I had a little electrical incident with the hotend, now I don’t get any communication through UART.
can you please tell me where is the problem?
Electrical issue can’t affect just the pi leaving printer board fine can it ?
ok, so I bought this spider hotend with the ceramic heater, it was claimed to be 400mm/s.
after installing everything, first and last thing I did was PID calibration, first run did not complete, redoing calibration no heating whatsoever only thermostat is active, then it drops an error saying test did not complete.
Switching off everything, confirming the hotend is dead by multimeter, switching back on with the old hotend, no communication with MCU.
but doing command
gpio serial /dev/ttyAS3
does show the UART is alive, don’t know what’s going on, out of panic I bought a new same printer board thinking it was damaged, but same results.
Normally people connect the UART0 pins, along with 5V and GND (so the host can be powered by the main board) when using a device with the Raspberry Pi 40 pin connector.
I’m wondering why you are fooling around with UART3 & UART5.
5v and GND to 24v-5v converter connected to PSU socket, UART5 to USART2 on printer board and I was connecting one accelerometer to SPI0 on the Pi and the other on printers board.
All was promising and active until that scam hotend
Okay, going back through the thread, a couple of questions:
What manual are you referring to in your previous post?
How do you know the BTT SKR Mini E3 V3 is still working?

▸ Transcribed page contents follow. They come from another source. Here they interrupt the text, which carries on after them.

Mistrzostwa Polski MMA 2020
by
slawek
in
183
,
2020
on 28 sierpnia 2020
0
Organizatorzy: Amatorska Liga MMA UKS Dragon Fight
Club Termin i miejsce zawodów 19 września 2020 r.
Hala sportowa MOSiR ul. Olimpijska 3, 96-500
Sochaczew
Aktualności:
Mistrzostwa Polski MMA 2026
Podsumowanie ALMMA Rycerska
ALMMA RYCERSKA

When you apply power to the BTT SKR Mini E3 V3, does an LED come on and if it does, where is it located?
There are two LEDs on the board, one for power and one for MCU “status” which can be handy for debugging in situations like this.
This is the traditional way to wire a BTT SKR Mini E3 V3 to a rPi 40 pin connector (note that the power from the BTT SKR Mini E3 V3 is being used to power the rPi):
Programming the flash - Creating a new SD Card with the Klipper firmware on it.

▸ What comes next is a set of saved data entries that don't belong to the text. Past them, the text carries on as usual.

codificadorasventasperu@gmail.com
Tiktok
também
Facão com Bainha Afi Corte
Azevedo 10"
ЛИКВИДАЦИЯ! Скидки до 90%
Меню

What I would do to check to see if it still works is that I’d build the firmware with the “STATUS” LED (PD8) pin set high to see if the LED turns on and then build it without specifying PD8 high to see if it turns off.
The easiest way to check is if you had a Raspberry Pi or something similar to it.
If something has happened that could damage the IO pins on the Orange Pi Zero 2W, then it’s probably a safe bet the STM32G0B1 on the BTT SKR Mini E3 V3 is damaged as well. The STM32 IO pins are not as powerful or as well protected as those of other MCU manufacturers.
The problem was most likely something other than noise if things stopped working during the PID. A simple resistor would not have prevented this problem.
We’ll talk about wiring when you get the replacement board.